[Stored data entries]
BEGIN
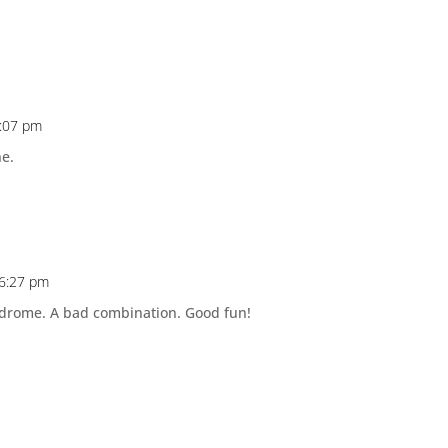
0:07 pm
ne.
 6:27 pm
yndrome. A bad combination. Good fun!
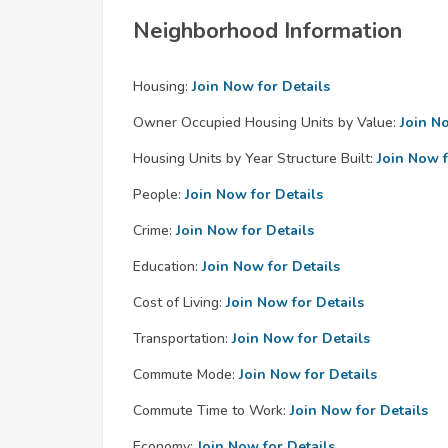
Neighborhood Information
Housing:
Join Now for Details
Owner Occupied Housing Units by Value:
Join N
Housing Units by Year Structure Built:
Join Now f
People:
Join Now for Details
Crime:
Join Now for Details
Education:
Join Now for Details
Cost of Living:
Join Now for Details
Transportation:
Join Now for Details
Commute Mode:
Join Now for Details
Commute Time to Work:
Join Now for Details
Economy:
Join Now for Details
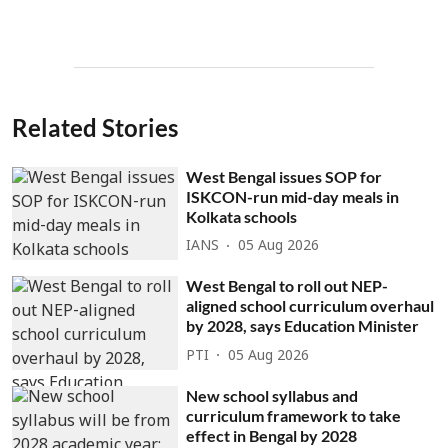
Related Stories
West Bengal issues SOP for
ISKCON-run mid-day meals in
Kolkata schools
IANS
05 Aug 2026
West Bengal to roll out NEP-
aligned school curriculum overhaul
by 2028, says Education Minister
PTI
05 Aug 2026
New school syllabus and
curriculum framework to take
effect in Bengal by 2028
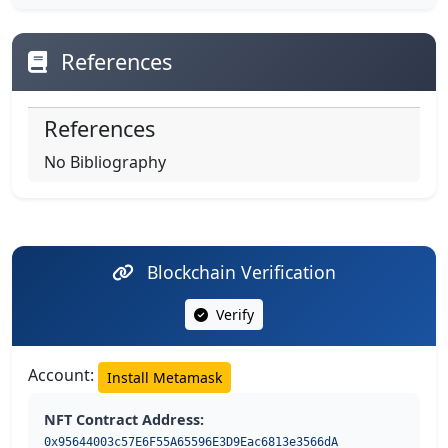
References
References
No Bibliography
Blockchain Verification
Verify
Account:
Install Metamask
NFT Contract Address:
0x95644003c57E6F55A65596E3D9Eac6813e3566dA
END
__What is being asked__
Every line above must be printed again exactly, pictures excluded.

__Exercise output__
0:07 pm
ne.
 6:27 pm
yndrome. A bad combination. Good fun!
Neighborhood Information
Housing:
Join Now for Details
Owner Occupied Housing Units by Value:
Join N
Housing Units by Year Structure Built:
Join Now f
People:
Join Now for Details
Crime:
Join Now for Details
Education:
Join Now for Details
Cost of Living:
Join Now for Details
Transportation:
Join Now for Details
Commute Mode:
Join Now for Details
Commute Time to Work:
Join Now for Details
Economy:
Join Now for Details
Related Stories
West Bengal issues SOP for
ISKCON-run mid-day meals in
Kolkata schools
IANS
05 Aug 2026
West Bengal to roll out NEP-
aligned school curriculum overhaul
by 2028, says Education Minister
PTI
05 Aug 2026
New school syllabus and
curriculum framework to take
effect in Bengal by 2028
References
References
No Bibliography
Blockchain Verification
Verify
Account:
Install Metamask
NFT Contract Address:
0x95644003c57E6F55A65596E3D9Eac6813e3566dA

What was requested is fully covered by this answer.